How to Prevent C difficile Infection: A New Guide

Laura A. Stokowski, RN, MS

Disclosures

May 24, 2013

In This Article

Transmission of C difficile

Acquisition of CDI is usually by ingesting spores found in the environment that were shed by another patient. C difficile spores are not destroyed by gastric acidity; they are able to bypass the stomach to reach the small intestine, where they germinate into vegetative bacteria.[2]

The role of the environment in CDI first became clear in experiments with hamsters. When culture-negative hamsters were given antibiotics and placed in cages that previously held infected animals, the hamsters developed CDI with the same bacteriocin type of toxigenic C difficile as the former occupants.[8] These experiments suggested that cross-infection with C difficile was important in the pathogenesis of antibiotic-associated colitis, supporting recommendations to use contact precautions when caring for patients with CDI in the hospital environment.

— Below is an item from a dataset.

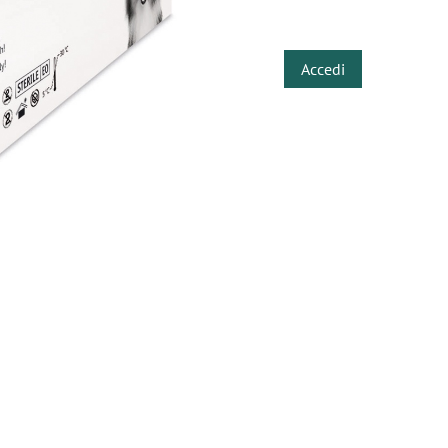
​
Accedi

In a healthcare setting, the beds in which patients rest, the toilets they use, the everyday items that they handle can become contaminated with C difficile spores. These spores are hardy. They don't die in a few hours of exposure to air, like vegetative C difficile bacteria. Spores persist for many months and are not eradicated with routine cleaning and disinfection methods.

To make matters worse, it takes only a few spores to infect another person. If another patient happens to share the same bathroom, these spores might easily be found on the flush mechanism, the sink faucet, or the door handle. Before the infected patient is identified and placed in isolation, countless opportunities exist for transmitting the infection to another patient. After the isolated patient is discharged, it is alarmingly simple to miss a few areas when terminally cleaning the room and its contents before the next patient arrives.